When we write the program for generating random numbers, we use different functions like rand(), srand() and srand(time(null)). We know that rand() helps us in generating random numbers using an algorithm and srand(time(null)) helps us to generate different random numbers each time we run the program. But what actually srand(time(null)) does in the program? What is its functionality?
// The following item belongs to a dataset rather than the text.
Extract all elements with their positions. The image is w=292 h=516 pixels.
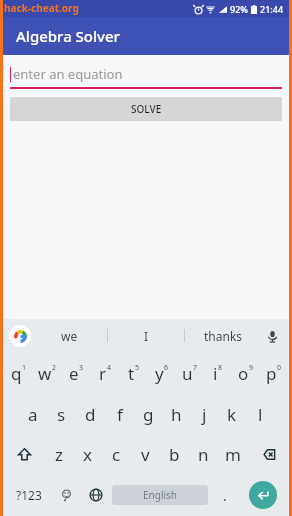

We are going to discuss this function in this article. But before understanding functionality of srand(time(null)) we should know about the functionality of srand().

# srand(x)

This function is used to set the starting value (known as seed) for generating a sequence of pseudo-random integer values. The seed of the random number generator algorithm used by the function rand() is set by the function srand(x). A seed value of 1 is the default setting yielding the same sequence of values as if srand(x) were not used. Any other value for the seed produces a different sequence.

## srand(time(null))

By using this function we make use of the computer’s internal clock to control the choice of the seed. The seed is forever changing since the time is continuously changing. If the seed number remains the same, then the sequence of the numbers will be repeated for each program run.

### For example

```
/*generate 10 random numbers between 10 and 55 inclusive, without repetition of the sequence between program runs*/
#include <iostream.h>
#include <stdlib.h>
#include <time.h>
int main(void)
{
// to prevent sequence repetition between runs
srand(time(NULL));
for(int i = 1; i <=10; i++) // looping to print 10 numbers
{
cout<< 10 + rand( ) % 46; // formula for numbers
}
return 0;
}
```

If we run this program then it will generate random numbers for each program run. But if remove the function srand(time(null)) then it will repeat the sequence of the random numbers generated each time we run the program.